Karnali's economy has weakened due to a decline in traditional agricultural production, closure of trade points on all sides, limitation of goods and prices and fall in the livestock business.
Food Management and Trading Company spent about Rs700 million last year to transport subsidised food to Karnali.
According to the Provincial Planning Commission, Karnali has 299,000 hectares of land suitable for cultivation, but only 216,000 hectares has been utilised.
Karnali produces 390,000 tonnes of food grain annually and has a deficit of 16,000 tonnes.

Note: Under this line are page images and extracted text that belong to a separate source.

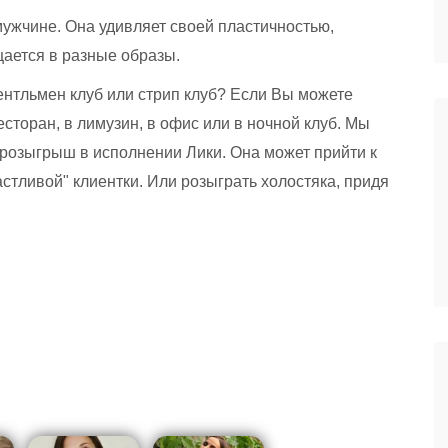
ужчине. Она удивляет своей пластичностью,
ается в разные образы.
ентльмен клуб или стрип клуб? Если Вы можете
ресторан, в лимузин, в офис или в ночной клуб. Мы
 розыгрыш в исполнении Лики. Она может прийти к
стливой" клиентки. Или розыграть холостяка, придя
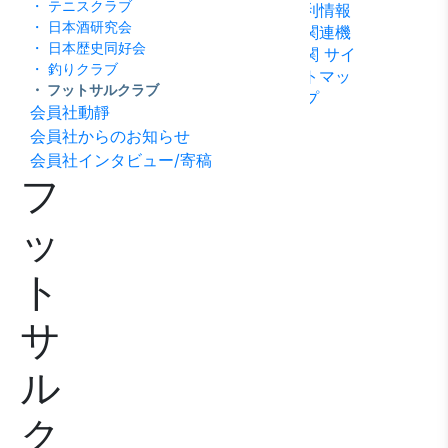
・ テニスクラブ
利情報
ビリテ
稿
問い合
・ 日本酒研究会
関連機
ィ方針
わせ
・ 日本歴史同好会
関
サイ
・ 釣りクラブ
トマッ
・ フットサルクラブ
プ
会員社動靜
会員社からのお知らせ
会員社インタビュー/寄稿
フ
ッ
ト
サ
ル
ク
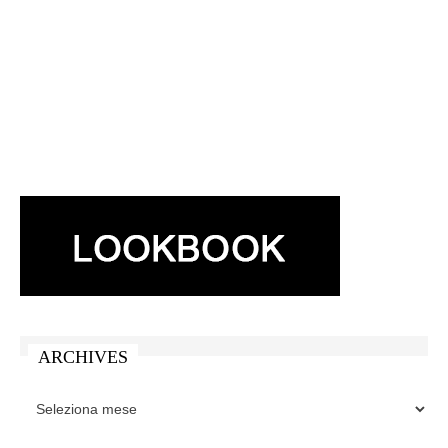
ARCHIVES
ARCHIVES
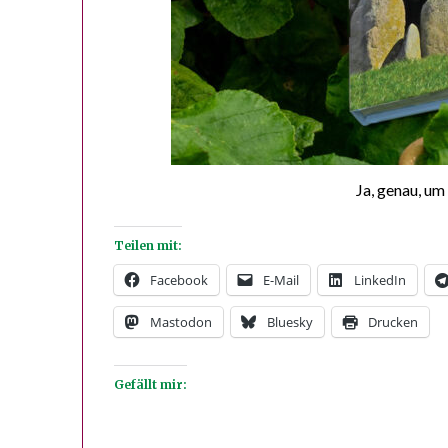
Ja, genau, um
Teilen mit:
Facebook
E-Mail
LinkedIn
Mastodon
Bluesky
Drucken
Gefällt mir:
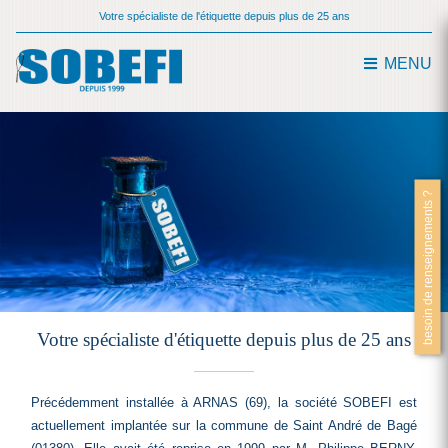
Votre spécialiste de l'étiquette depuis plus de 25 ans
MENU
besoin de renseignements ?
Votre spécialiste d'étiquette depuis plus de 25 ans
Précédemment installée à ARNAS (69), la société SOBEFI est
actuellement implantée sur la commune de Saint André de Bagé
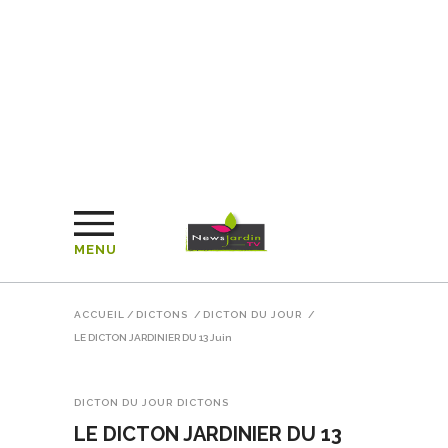
MENU
ACCUEIL
/
DICTONS
/
DICTON DU JOUR
/
LE DICTON JARDINIER DU 13 Juin
DICTON DU JOUR
DICTONS
LE DICTON JARDINIER DU 13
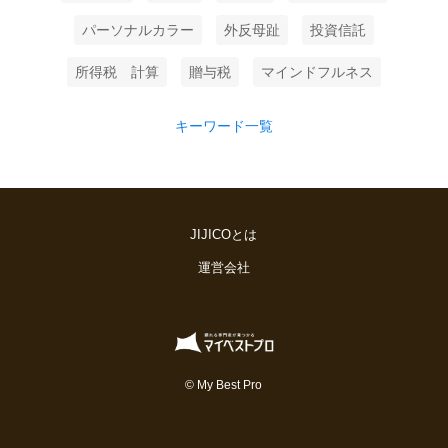
パーソナルカラー
外反母趾
投資信託
所得税 計算
贈与税
マインドフルネス
キーワード一覧
JIJICOとは
運営会社
© My Best Pro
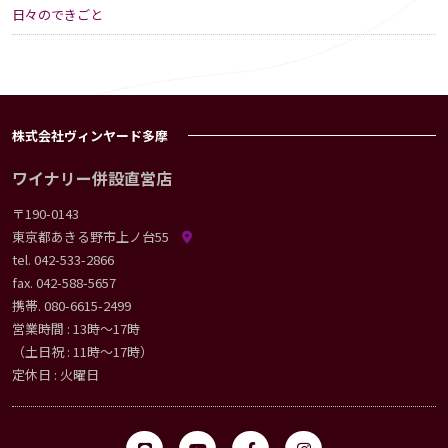
日々のできごと
株式会社ヴィンヤード多摩
ワイナリー併設直営店
〒190-0143
東京都あきる野市上ノ台55
tel.
042-533-2866
fax. 042-588-5657
携帯.
080-6615-2499
営業時間 : 13時〜17時
（土日祝 : 11時〜17時）
定休日 : 火曜日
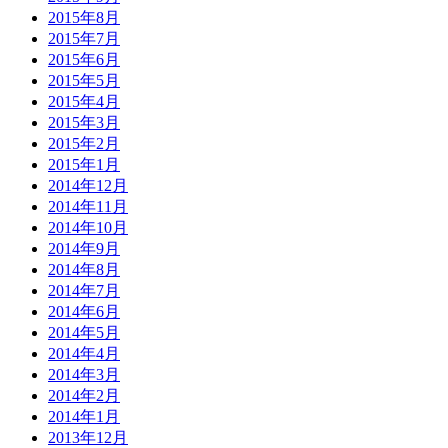
2015年8月
2015年7月
2015年6月
2015年5月
2015年4月
2015年3月
2015年2月
2015年1月
2014年12月
2014年11月
2014年10月
2014年9月
2014年8月
2014年7月
2014年6月
2014年5月
2014年4月
2014年3月
2014年2月
2014年1月
2013年12月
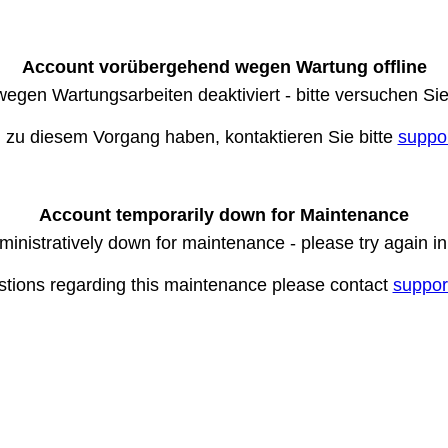
Account vorübergehend wegen Wartung offline
wegen Wartungsarbeiten deaktiviert - bitte versuchen Si
n zu diesem Vorgang haben, kontaktieren Sie bitte
suppo
Account temporarily down for Maintenance
ministratively down for maintenance - please try again i
stions regarding this maintenance please contact
suppor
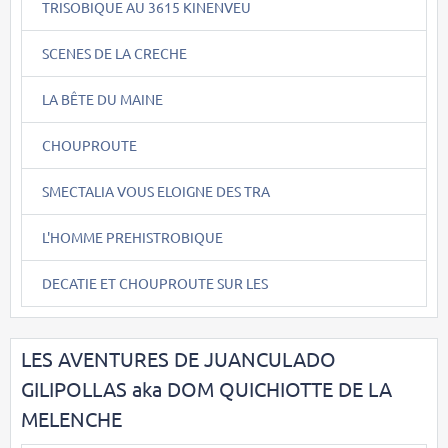
TRISOBIQUE AU 3615 KINENVEU
SCENES DE LA CRECHE
LA BÊTE DU MAINE
CHOUPROUTE
SMECTALIA VOUS ELOIGNE DES TRA
L'HOMME PREHISTROBIQUE
DECATIE ET CHOUPROUTE SUR LES
LES AVENTURES DE JUANCULADO
GILIPOLLAS aka DOM QUICHIOTTE DE LA
MELENCHE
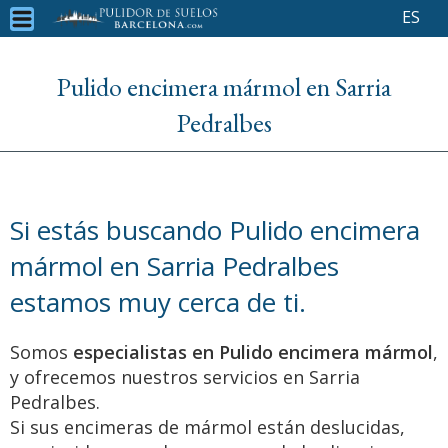
ES
Pulido encimera mármol en Sarria
Pedralbes
Si estás buscando Pulido encimera
mármol en Sarria Pedralbes
estamos muy cerca de ti.
Somos
especialistas en Pulido encimera mármol
,
y ofrecemos nuestros servicios en Sarria
Pedralbes.
Si sus encimeras de mármol están deslucidas,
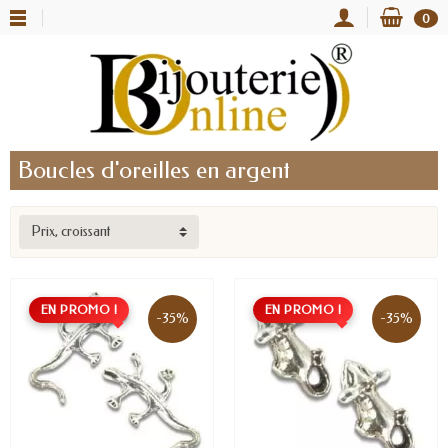
0
Boucles d'oreilles en argent
Prix, croissant
EN PROMO !
EN PROMO !
-35%
-35%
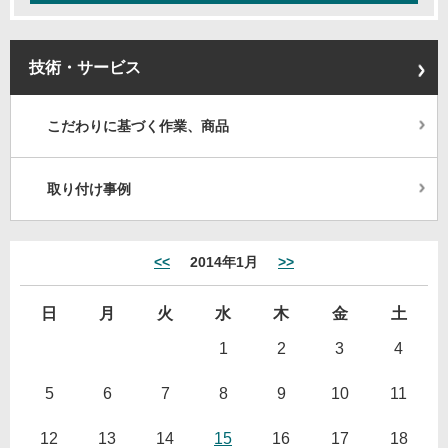
技術・サービス
こだわりに基づく作業、商品
取り付け事例
<<
2014年1月
>>
日
月
火
水
木
金
土
1
2
3
4
5
6
7
8
9
10
11
12
13
14
15
16
17
18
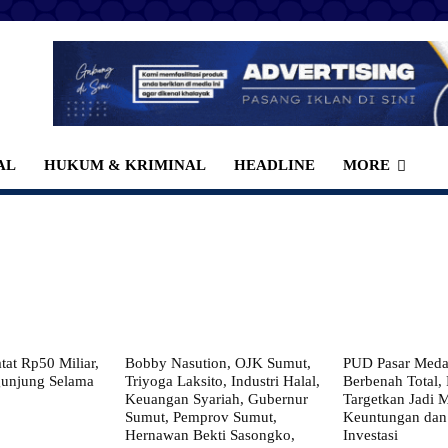
AL
HUKUM & KRIMINAL
HEADLINE
MORE
at Rp50 Miliar,
Bobby Nasution, OJK Sumut,
PUD Pasar Meda
gunjung Selama
Triyoga Laksito, Industri Halal,
Berbenah Total,
Keuangan Syariah, Gubernur
Targetkan Jadi 
Sumut, Pemprov Sumut,
Keuntungan dan
Hernawan Bekti Sasongko,
Investasi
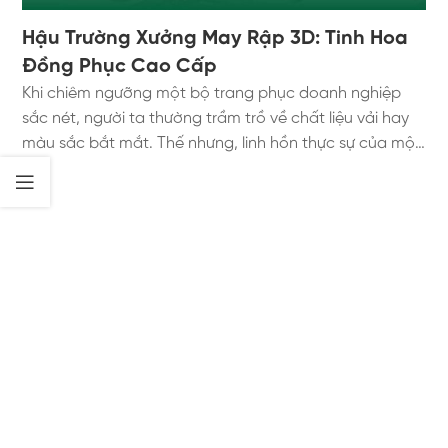
Hậu Trường Xưởng May Rập 3D: Tinh Hoa
Đồng Phục Cao Cấp
Khi chiêm ngưỡng một bộ trang phục doanh nghiệp
sắc nét, người ta thường trầm trồ về chất liệu vải hay
màu sắc bắt mắt. Thế nhưng, linh hồn thực sự của một
chiếc áo lại nằm ở những đường cắt rập được giấu kín
bên trong. Một thước vải đắt đỏ nhất cũng sẽ trở nên
rẻ tiền nếu rơi vào tay một người thợ cắt rập tồi. Tại
Aristino Uniform, chúng tôi không gia công quần áo đại
trà. Chúng tôi kiến tạo nên những tác phẩm nghệ
thuật mang tính ứng dụng cao. Hôm nay, hãy cùng
bước qua cánh cửa hậu trường, tiến vào xưởng may
rập 3D của chúng tôi. Bạn sẽ được tận mắt chứng kiến
tinh hoa kỹ thuật, nơi khởi nguồn của những bộ đồng
phục cao cấp chuẩn mực nhất thị trường. 1. Mặt Trái
Của Ngành Công Nghiệp May Mặc Đại Trà Để hiểu
được giá trị của rập 3D, chúng ta cần nhìn lại cách mà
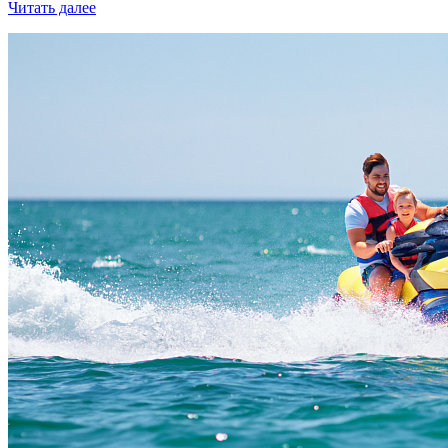
Читать далее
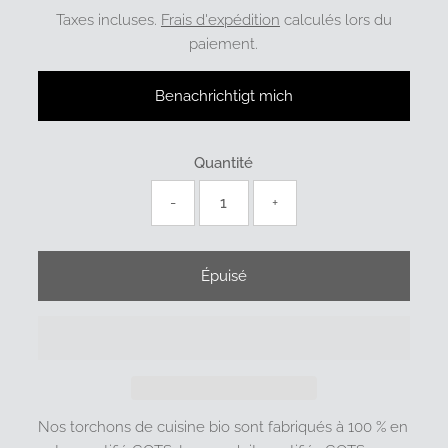
Taxes incluses.
Frais d'expédition
calculés lors du
paiement.
Benachrichtigt mich
Quantité
-
+
Nos torchons de cuisine bio sont fabriqués à 100 % en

According to the Ministry of Land Management, Agriculture and Cooperatives, Karnali produced 20,868 tonnes of millet on 19,076 hectares last year. Farmers also grew 13,075 tonnes of proso millet on 18,072 hectares and 575 tonnes of foxtail millet on 948 hectares.
"About half of the grain output was supplied to other districts," said Kisan Lal Bhatta, secretary of the ministry.
Chief Minister Jeevan Bahadur Shahi of Karnali Province said that the practice of “begging with a golden bowl” should end in Karnali. "We have everything. We survive on white rice by selling proso millet, millet and other crops," he said. “The habit of eating only rice should end.”
Shahi says the common image of food shortages in Karnali is a result of the white rice eating habit. “We should not be dependent on rice. We should begin commercial farming of local and traditional crops. There is high demand for our products.”
Food Management and Trading Company is also buying Karnali proso millet and beans this year. The state-owned firm, which started procuring marsi rice from last year, supplied 5 tonnes of rice to Kathmandu. This year too, the company has started to procure marsi rice.
It has been selling beans for five years, and is buying 30 tonnes of marsi rice from Surkhet, 20 tonnes from Humla and 100 tonnes from Jumla this year.
According to Madhav Mishra, chief of the company's regional office in Surkhet, they have been buying proso millet, foxtail millet and other crops. He said the company would be procuring about 50 tonnes of food grain from Karnali this year.